You can attach to the failed agent’s pane to inspect logs or inject a corrective prompt.
Session Persistence
Omar persists the entire agent tree to disk periodically. The snapshot includes:
- Agent hierarchy and backend assignments.
- Task queues and completion status.
- Tmux session IDs and pane mappings.
When you restart Omar, it rehydrates the tree and reattaches to existing tmux panes. Agents that were mid-task resume from their last checkpoint (if the backend supports it). This is critical for long-running refactors or multi-hour builds.
Spawning a Child Agent
The core pattern for agent delegation follows a registry model. When a parent agent spawns a child:
- A new tmux pane is created within the parent’s session.
- The child node is initialized with its backend, task queue, and status.
- The child is registered globally so other agents can reference it.
- The parent adds the child’s ID to its own children list.
This approach keeps the hierarchy navigable while allowing agents to operate independently. The tmux layer provides process isolation, while the registry maintains logical relationships.
Observability Hooks
Omar exposes three observability primitives:
- Event stream: A JSON log of all agent state transitions (spawned, task_started, task_completed, failed). You can tail this with
jqor ship it to a log aggregator. - Metrics endpoint: A local HTTP server (disabled by default) that exposes Prometheus metrics: agent count, task throughput, failure rate, backend distribution.
- Integration hooks: Agents can trigger external notifications or webhooks when subtrees complete or require human input.

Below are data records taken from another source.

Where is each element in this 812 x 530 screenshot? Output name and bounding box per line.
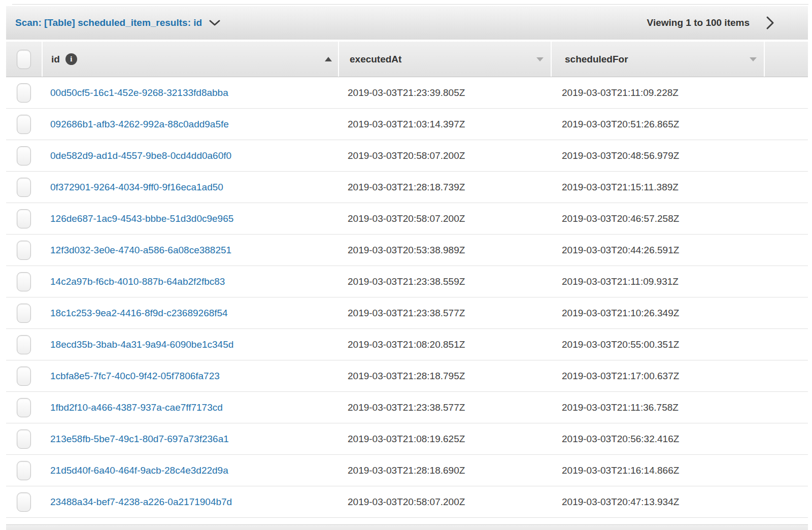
item-id-link[interactable]: 21d5d40f-6a40-464f-9acb-28c4e3d22d9a	[50, 465, 228, 476]
row-checkbox[interactable]	[17, 83, 31, 103]
column-header-id[interactable]: id i	[43, 42, 338, 77]
row-checkbox[interactable]	[17, 272, 31, 291]
row-checkbox[interactable]	[17, 115, 31, 134]
item-id-link[interactable]: 213e58fb-5be7-49c1-80d7-697a73f236a1	[50, 434, 229, 445]
viewing-count-label: Viewing 1 to 100 items	[647, 17, 750, 28]
executed-at-value: 2019-03-03T21:08:19.625Z	[337, 423, 549, 454]
item-id-cell: 213e58fb-5be7-49c1-80d7-697a73f236a1	[42, 423, 337, 454]
column-header-executedAt[interactable]: executedAt	[339, 42, 551, 77]
row-checkbox[interactable]	[17, 241, 31, 260]
column-label-id: id	[51, 54, 60, 65]
chevron-down-icon[interactable]	[209, 19, 220, 26]
executed-at-value: 2019-03-03T21:28:18.690Z	[337, 455, 549, 486]
table-row: 14c2a97b-f6cb-4010-887b-64ab2f2fbc832019…	[6, 266, 808, 297]
item-id-link[interactable]: 1fbd2f10-a466-4387-937a-cae7ff7173cd	[50, 402, 223, 413]
table-row: 00d50cf5-16c1-452e-9268-32133fd8abba2019…	[6, 77, 808, 109]
row-checkbox-cell	[6, 360, 42, 391]
table-footer	[6, 524, 808, 530]
item-id-cell: 14c2a97b-f6cb-4010-887b-64ab2f2fbc83	[42, 266, 337, 297]
row-checkbox[interactable]	[17, 178, 31, 197]
item-id-cell: 12f3d032-3e0e-4740-a586-6a08ce388251	[42, 235, 337, 266]
row-checkbox-cell	[6, 455, 42, 486]
scheduled-for-value: 2019-03-03T21:15:11.389Z	[549, 172, 761, 203]
scheduled-for-value: 2019-03-03T20:55:00.351Z	[549, 329, 761, 360]
column-header-scheduledFor[interactable]: scheduledFor	[552, 42, 764, 77]
row-checkbox-cell	[6, 392, 42, 423]
executed-at-value: 2019-03-03T21:23:38.559Z	[337, 266, 549, 297]
row-checkbox[interactable]	[17, 461, 31, 480]
row-checkbox[interactable]	[17, 146, 31, 165]
table-row: 18ecd35b-3bab-4a31-9a94-6090be1c345d2019…	[6, 329, 808, 360]
top-divider	[12, 4, 808, 5]
scheduled-for-value: 2019-03-03T20:44:26.591Z	[549, 235, 761, 266]
item-id-link[interactable]: 1cbfa8e5-7fc7-40c0-9f42-05f7806fa723	[50, 371, 220, 382]
scheduled-for-value: 2019-03-03T21:11:09.228Z	[549, 77, 761, 108]
item-id-link[interactable]: 23488a34-bef7-4238-a226-0a2171904b7d	[50, 496, 232, 508]
item-id-cell: 1cbfa8e5-7fc7-40c0-9f42-05f7806fa723	[42, 360, 337, 391]
scheduled-for-value: 2019-03-03T20:56:32.416Z	[549, 423, 761, 454]
item-id-cell: 18ecd35b-3bab-4a31-9a94-6090be1c345d	[42, 329, 337, 360]
select-all-checkbox[interactable]	[17, 50, 31, 69]
row-checkbox[interactable]	[17, 304, 31, 323]
executed-at-value: 2019-03-03T21:08:20.851Z	[337, 329, 549, 360]
scheduled-for-value: 2019-03-03T20:46:57.258Z	[549, 203, 761, 234]
row-checkbox-cell	[6, 77, 42, 108]
item-id-cell: 0de582d9-ad1d-4557-9be8-0cd4dd0a60f0	[42, 140, 337, 171]
scan-title[interactable]: Scan: [Table] scheduled_item_results: id	[15, 17, 202, 28]
table-row: 1fbd2f10-a466-4387-937a-cae7ff7173cd2019…	[6, 392, 808, 423]
sort-toggle-icon	[536, 57, 544, 61]
row-checkbox-cell	[6, 203, 42, 234]
dynamodb-items-panel: Scan: [Table] scheduled_item_results: id…	[6, 6, 808, 530]
table-row: 0de582d9-ad1d-4557-9be8-0cd4dd0a60f02019…	[6, 140, 808, 172]
scheduled-for-value: 2019-03-03T20:51:26.865Z	[549, 109, 761, 140]
item-id-link[interactable]: 00d50cf5-16c1-452e-9268-32133fd8abba	[50, 87, 228, 98]
select-all-cell	[6, 42, 42, 77]
column-label-scheduledFor: scheduledFor	[565, 54, 628, 65]
scheduled-for-value: 2019-03-03T21:16:14.866Z	[549, 455, 761, 486]
item-id-link[interactable]: 12f3d032-3e0e-4740-a586-6a08ce388251	[50, 245, 231, 256]
row-checkbox[interactable]	[17, 398, 31, 417]
executed-at-value: 2019-03-03T20:58:07.200Z	[337, 140, 549, 171]
scan-selector[interactable]: Scan: [Table] scheduled_item_results: id	[15, 17, 220, 28]
item-id-link[interactable]: 18ecd35b-3bab-4a31-9a94-6090be1c345d	[50, 339, 233, 350]
row-checkbox-cell	[6, 172, 42, 203]
table-row: 0f372901-9264-4034-9ff0-9f16eca1ad502019…	[6, 172, 808, 203]
item-id-cell: 00d50cf5-16c1-452e-9268-32133fd8abba	[42, 77, 337, 108]
executed-at-value: 2019-03-03T20:53:38.989Z	[337, 235, 549, 266]
row-checkbox[interactable]	[17, 429, 31, 449]
row-checkbox[interactable]	[17, 367, 31, 386]
item-id-link[interactable]: 14c2a97b-f6cb-4010-887b-64ab2f2fbc83	[50, 276, 225, 287]
item-id-link[interactable]: 0f372901-9264-4034-9ff0-9f16eca1ad50	[50, 182, 223, 193]
chevron-right-icon[interactable]	[766, 16, 774, 30]
row-checkbox-cell	[6, 109, 42, 140]
item-id-cell: 21d5d40f-6a40-464f-9acb-28c4e3d22d9a	[42, 455, 337, 486]
row-checkbox-cell	[6, 235, 42, 266]
table-row: 213e58fb-5be7-49c1-80d7-697a73f236a12019…	[6, 423, 808, 455]
row-checkbox[interactable]	[17, 335, 31, 354]
table-row: 12f3d032-3e0e-4740-a586-6a08ce3882512019…	[6, 235, 808, 266]
row-checkbox[interactable]	[17, 492, 31, 512]
row-checkbox-cell	[6, 297, 42, 328]
table-row: 18c1c253-9ea2-4416-8f9d-c23689268f542019…	[6, 297, 808, 329]
executed-at-value: 2019-03-03T21:03:14.397Z	[337, 109, 549, 140]
scheduled-for-value: 2019-03-03T21:11:36.758Z	[549, 392, 761, 423]
info-icon[interactable]: i	[65, 53, 77, 65]
executed-at-value: 2019-03-03T20:58:07.200Z	[337, 203, 549, 234]
item-id-link[interactable]: 126de687-1ac9-4543-bbbe-51d3d0c9e965	[50, 213, 233, 224]
scheduled-for-value: 2019-03-03T21:11:09.931Z	[549, 266, 761, 297]
executed-at-value: 2019-03-03T21:23:38.577Z	[337, 297, 549, 328]
executed-at-value: 2019-03-03T21:28:18.795Z	[337, 360, 549, 391]
row-checkbox[interactable]	[17, 209, 31, 228]
executed-at-value: 2019-03-03T21:28:18.739Z	[337, 172, 549, 203]
row-checkbox-cell	[6, 423, 42, 454]
pagination-group: Viewing 1 to 100 items	[647, 16, 774, 30]
scan-toolbar: Scan: [Table] scheduled_item_results: id…	[6, 6, 808, 40]
item-id-link[interactable]: 0de582d9-ad1d-4557-9be8-0cd4dd0a60f0	[50, 150, 231, 161]
item-id-link[interactable]: 18c1c253-9ea2-4416-8f9d-c23689268f54	[50, 308, 228, 319]
item-id-cell: 126de687-1ac9-4543-bbbe-51d3d0c9e965	[42, 203, 337, 234]
table-body: 00d50cf5-16c1-452e-9268-32133fd8abba2019…	[6, 77, 808, 518]
sort-ascending-icon	[325, 57, 332, 61]
table-header: id i executedAt scheduledFor	[6, 42, 808, 77]
row-checkbox-cell	[6, 486, 42, 517]
item-id-link[interactable]: 092686b1-afb3-4262-992a-88c0add9a5fe	[50, 119, 229, 130]
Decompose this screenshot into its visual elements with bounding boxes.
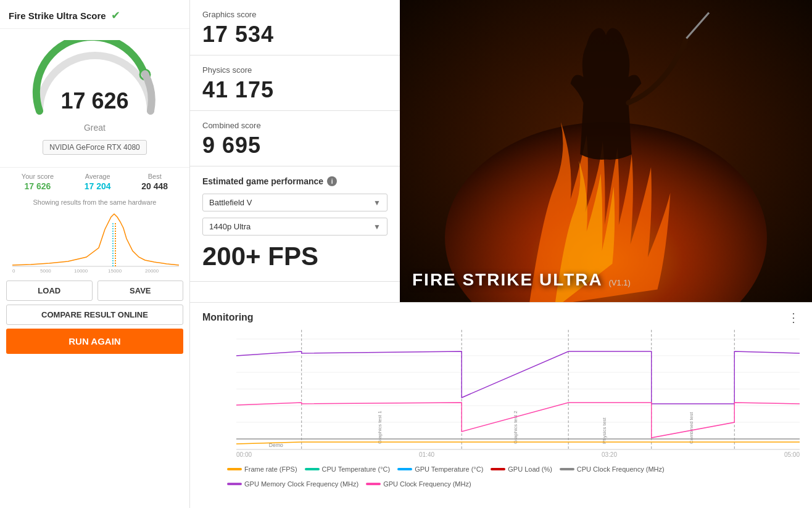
svg-text:Physics test: Physics test [602, 417, 607, 444]
chart-area: 7000 6000 5000 4000 3000 2000 1000 0 [190, 330, 812, 461]
load-button[interactable]: LOAD [6, 281, 93, 301]
x-label-0: 00:00 [236, 451, 252, 458]
resolution-dropdown[interactable]: 1440p Ultra ▼ [202, 218, 387, 236]
graphics-score-label: Graphics score [202, 10, 387, 19]
best-score-label: Best [148, 173, 162, 180]
gpu-label: NVIDIA GeForce RTX 4080 [43, 140, 147, 155]
resolution-dropdown-arrow: ▼ [373, 223, 381, 231]
x-label-3: 05:00 [784, 451, 800, 458]
histogram-svg: 0 5000 10000 15000 20000 [6, 211, 183, 272]
histogram-area: 0 5000 10000 15000 20000 [0, 208, 189, 274]
game-dropdown-text: Battlefield V [209, 198, 373, 207]
combined-score-value: 9 695 [202, 133, 387, 158]
gauge-label: Great [84, 123, 106, 133]
hero-version: (V1.1) [608, 278, 630, 287]
resolution-dropdown-text: 1440p Ultra [209, 222, 373, 231]
load-save-row: LOAD SAVE [0, 274, 189, 305]
game-perf-title: Estimated game performance i [202, 176, 387, 186]
svg-text:20000: 20000 [145, 268, 159, 274]
your-score-col: Your score 17 626 [22, 173, 54, 191]
svg-text:15000: 15000 [108, 268, 122, 274]
legend-dot-cpu-clock [560, 468, 574, 470]
title-bar: Fire Strike Ultra Score ✔ [0, 0, 189, 29]
legend-gpu-mem-clock: GPU Memory Clock Frequency (MHz) [227, 480, 358, 488]
legend-dot-cpu-temp [305, 468, 320, 470]
monitoring-title: Monitoring [202, 312, 254, 323]
legend-gpu-load: GPU Load (%) [491, 465, 552, 473]
game-perf-card: Estimated game performance i Battlefield… [190, 166, 400, 282]
chart-legend: Frame rate (FPS) CPU Temperature (°C) GP… [190, 461, 812, 490]
app-title: Fire Strike Ultra Score [9, 10, 106, 21]
legend-dot-gpu-load [491, 468, 505, 470]
legend-dot-gpu-temp [397, 468, 412, 470]
combined-score-card: Combined score 9 695 [190, 111, 400, 166]
your-score-label: Your score [22, 173, 54, 180]
physics-score-card: Physics score 41 175 [190, 55, 400, 111]
average-score-value: 17 204 [85, 181, 111, 191]
fps-value: 200+ FPS [202, 242, 387, 271]
gauge-area: 17 626 Great NVIDIA GeForce RTX 4080 [0, 29, 189, 167]
hero-svg [400, 0, 812, 302]
physics-score-value: 41 175 [202, 77, 387, 103]
legend-cpu-clock: CPU Clock Frequency (MHz) [560, 465, 665, 473]
monitoring-section: Monitoring ⋮ 7000 6000 5000 4000 3000 20… [190, 302, 812, 508]
x-label-2: 03:20 [602, 451, 617, 458]
legend-dot-frame-rate [227, 468, 242, 470]
graphics-score-card: Graphics score 17 534 [190, 0, 400, 55]
legend-gpu-clock: GPU Clock Frequency (MHz) [366, 480, 471, 488]
monitoring-header: Monitoring ⋮ [190, 303, 812, 330]
average-score-label: Average [85, 173, 110, 180]
chart-container: 7000 6000 5000 4000 3000 2000 1000 0 [236, 330, 800, 450]
game-dropdown[interactable]: Battlefield V ▼ [202, 194, 387, 211]
combined-score-label: Combined score [202, 121, 387, 130]
hero-title: FIRE STRIKE ULTRA [412, 270, 603, 289]
x-label-1: 01:40 [419, 451, 434, 458]
svg-text:5000: 5000 [40, 268, 51, 274]
best-score-col: Best 20 448 [141, 173, 168, 191]
average-score-col: Average 17 204 [85, 173, 111, 191]
hero-image: FIRE STRIKE ULTRA (V1.1) [400, 0, 812, 302]
showing-text: Showing results from the same hardware [0, 196, 189, 208]
legend-gpu-temp: GPU Temperature (°C) [397, 465, 483, 473]
your-score-value: 17 626 [25, 181, 51, 191]
info-icon[interactable]: i [327, 176, 337, 186]
game-dropdown-arrow: ▼ [373, 199, 381, 207]
compare-button[interactable]: COMPARE RESULT ONLINE [6, 305, 183, 325]
monitoring-menu-icon[interactable]: ⋮ [787, 310, 800, 325]
svg-text:10000: 10000 [74, 268, 88, 274]
x-axis-labels: 00:00 01:40 03:20 05:00 [202, 450, 800, 461]
legend-dot-gpu-mem-clock [227, 483, 242, 485]
gauge-score: 17 626 [60, 88, 128, 114]
verified-icon: ✔ [111, 9, 120, 22]
svg-text:0: 0 [12, 268, 15, 274]
save-button[interactable]: SAVE [97, 281, 184, 301]
graphics-score-value: 17 534 [202, 22, 387, 47]
scores-comparison: Your score 17 626 Average 17 204 Best 20… [0, 167, 189, 196]
gauge-wrapper: 17 626 [27, 40, 163, 120]
physics-score-label: Physics score [202, 65, 387, 75]
run-again-button[interactable]: RUN AGAIN [6, 329, 183, 354]
hero-title-block: FIRE STRIKE ULTRA (V1.1) [412, 270, 631, 290]
legend-frame-rate: Frame rate (FPS) [227, 465, 297, 473]
scores-column: Graphics score 17 534 Physics score 41 1… [190, 0, 400, 302]
legend-cpu-temp: CPU Temperature (°C) [305, 465, 391, 473]
monitoring-chart: 7000 6000 5000 4000 3000 2000 1000 0 [236, 330, 800, 450]
best-score-value: 20 448 [141, 181, 168, 191]
legend-dot-gpu-clock [366, 483, 381, 485]
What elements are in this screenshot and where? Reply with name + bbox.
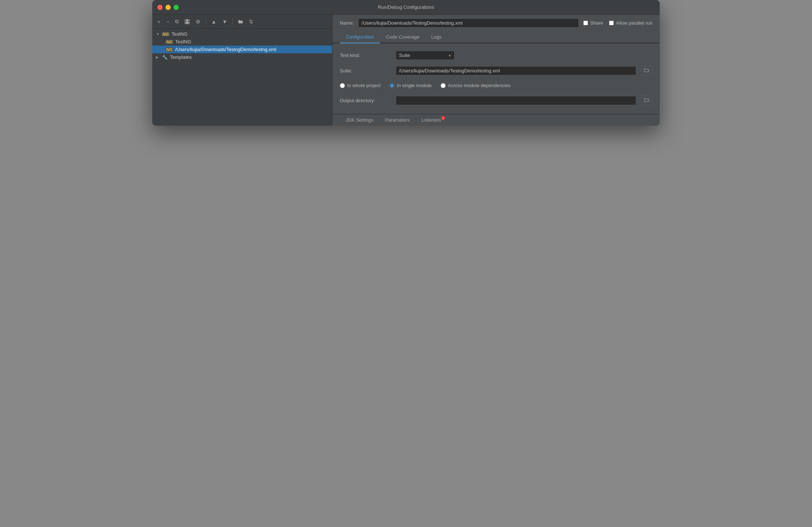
move-up-button[interactable]: ▲ (210, 18, 218, 25)
bottom-tab-listeners[interactable]: Listeners 1 (416, 114, 447, 126)
suite-label: Suite: (340, 68, 391, 74)
parallel-run-checkbox[interactable] (609, 21, 614, 25)
tree-item-label-3: /Users/liujia/Downloads/TestngDemo/testn… (175, 47, 277, 52)
sidebar-toolbar: + − ⧉ ⚙ ▲ ▼ ⇅ (152, 15, 332, 29)
add-button[interactable]: + (156, 18, 162, 25)
radio-whole-project[interactable]: In whole project (340, 83, 381, 88)
tabs-bar: Configuration Code Coverage Logs (332, 31, 660, 43)
share-checkbox[interactable] (583, 21, 588, 25)
tree-arrow: ▼ (156, 32, 160, 36)
header-checkboxes: Share Allow parallel run (583, 20, 652, 26)
tree-arrow-2: ▶ (156, 55, 160, 59)
ng-icon-3: NG (165, 47, 173, 52)
listeners-label: Listeners (421, 117, 441, 123)
radio-whole-project-input[interactable] (340, 83, 345, 88)
sidebar: + − ⧉ ⚙ ▲ ▼ ⇅ ▼ NG (152, 15, 332, 126)
main-window: Run/Debug Configurations + − ⧉ ⚙ ▲ ▼ ⇅ (152, 0, 660, 126)
radio-module-dependencies-input[interactable] (441, 83, 446, 88)
ng-icon-2: NG (165, 40, 173, 44)
toolbar-divider-2 (232, 18, 233, 25)
listeners-badge: 1 (441, 116, 445, 120)
radio-module-dependencies[interactable]: Across module dependencies (441, 83, 511, 88)
tab-configuration[interactable]: Configuration (340, 31, 380, 43)
bottom-tab-parameters[interactable]: Parameters (379, 114, 416, 126)
tree-item-label: TestNG (172, 31, 188, 37)
tab-code-coverage[interactable]: Code Coverage (380, 31, 425, 43)
copy-button[interactable]: ⧉ (174, 18, 180, 25)
radio-module-dependencies-label: Across module dependencies (448, 83, 511, 88)
wrench-icon: 🔧 (162, 55, 168, 60)
bottom-tabs: JDK Settings Parameters Listeners 1 (332, 114, 660, 126)
name-input[interactable] (358, 18, 579, 28)
ng-icon: NG (162, 32, 170, 36)
share-label: Share (590, 20, 603, 26)
tree-item-templates[interactable]: ▶ 🔧 Templates (152, 53, 332, 61)
minimize-button[interactable] (165, 5, 171, 10)
close-button[interactable] (157, 5, 163, 10)
suite-browse-button[interactable] (641, 66, 652, 75)
test-kind-select-wrapper: Suite Class Method Pattern Package Group (396, 51, 455, 60)
output-dir-input[interactable] (396, 96, 636, 105)
form-area: Test kind: Suite Class Method Pattern Pa… (332, 43, 660, 112)
svg-rect-1 (186, 19, 188, 21)
traffic-lights (157, 5, 179, 10)
tree-item-templates-label: Templates (170, 54, 192, 60)
bottom-tab-jdk[interactable]: JDK Settings (340, 114, 379, 126)
radio-single-module-input[interactable] (389, 83, 395, 88)
suite-input[interactable] (396, 66, 636, 75)
header-row: Name: Share Allow parallel run (332, 15, 660, 31)
sidebar-tree: ▼ NG TestNG NG TestNG NG /Users/liujia/D… (152, 29, 332, 126)
maximize-button[interactable] (174, 5, 179, 10)
output-dir-row: Output directory: (340, 96, 652, 105)
tree-item-label-2: TestNG (175, 39, 191, 44)
remove-button[interactable]: − (165, 18, 171, 25)
tree-item-testng-xml[interactable]: NG /Users/liujia/Downloads/TestngDemo/te… (152, 46, 332, 53)
title-bar: Run/Debug Configurations (152, 0, 660, 15)
settings-button[interactable]: ⚙ (194, 18, 202, 25)
folder-button[interactable] (236, 19, 245, 25)
parallel-run-label: Allow parallel run (616, 20, 652, 26)
move-down-button[interactable]: ▼ (221, 18, 229, 25)
test-kind-select[interactable]: Suite Class Method Pattern Package Group (396, 51, 455, 60)
parallel-run-checkbox-label[interactable]: Allow parallel run (609, 20, 652, 26)
radio-group: In whole project In single module Across… (340, 81, 652, 90)
share-checkbox-label[interactable]: Share (583, 20, 603, 26)
tree-item-testng-group[interactable]: ▼ NG TestNG (152, 30, 332, 38)
output-browse-button[interactable] (641, 96, 652, 105)
toolbar-divider (206, 18, 206, 25)
name-label: Name: (340, 20, 354, 26)
tab-logs[interactable]: Logs (425, 31, 447, 43)
gray-background (0, 125, 812, 382)
output-dir-label: Output directory: (340, 98, 391, 103)
radio-whole-project-label: In whole project (347, 83, 381, 88)
test-kind-row: Test kind: Suite Class Method Pattern Pa… (340, 51, 652, 60)
test-kind-label: Test kind: (340, 53, 391, 58)
main-content: + − ⧉ ⚙ ▲ ▼ ⇅ ▼ NG (152, 15, 660, 126)
svg-rect-2 (186, 22, 189, 24)
tree-item-testng[interactable]: NG TestNG (152, 38, 332, 46)
window-title: Run/Debug Configurations (378, 4, 434, 10)
radio-single-module-label: In single module (397, 83, 432, 88)
save-button[interactable] (183, 18, 191, 25)
suite-row: Suite: (340, 66, 652, 75)
right-panel: Name: Share Allow parallel run Configura… (332, 15, 660, 126)
sort-button[interactable]: ⇅ (247, 18, 255, 25)
radio-single-module[interactable]: In single module (389, 83, 432, 88)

The event stream is the most useful. It gives you a complete audit trail of what every agent did, when, and why.
Deployment Shape
Omar runs on a single machine. It does not distribute agents across nodes. The limiting factor is tmux’s ability to manage hundreds of panes, which caps out around 200-300 depending on terminal emulator and shell overhead.
For larger swarms, you run multiple Omar instances and manually partition work. There is no built-in cluster mode. Typical deployments use a dedicated Linux or macOS machine with at least 16GB RAM and a modern multi-core CPU to handle concurrent agent processes. Tmux 3.0+ is required for the session management features Omar relies on.
When to Use Omar
- You are orchestrating 20+ coding agents and need real-time visibility into their state.
- You want to mix different LLM backends in a single workflow.
- You need session persistence across restarts or crashes.
- You are comfortable with terminal UIs and tmux keybindings.
When to Avoid Omar
- You need web-based dashboards or team collaboration features.
- You want automatic task decomposition without writing delegation logic.
- You are orchestrating agents across multiple machines.
- You need sub-second latency for agent spawning (tmux pane creation introduces measurable overhead).
Technical Verdict
Omar solves the observability problem for agent swarms by constraining the interface. A TUI forces you to decide what state actually matters, which surfaces the right primitives: hierarchy, status, task queues, and failure isolation. The tmux foundation is both a strength (proven session management) and a limit (single-machine, pane overhead). Use it when you need to manage dozens of agents from a terminal and are willing to write delegation logic. Avoid it if you need distributed orchestration or prefer graphical interfaces.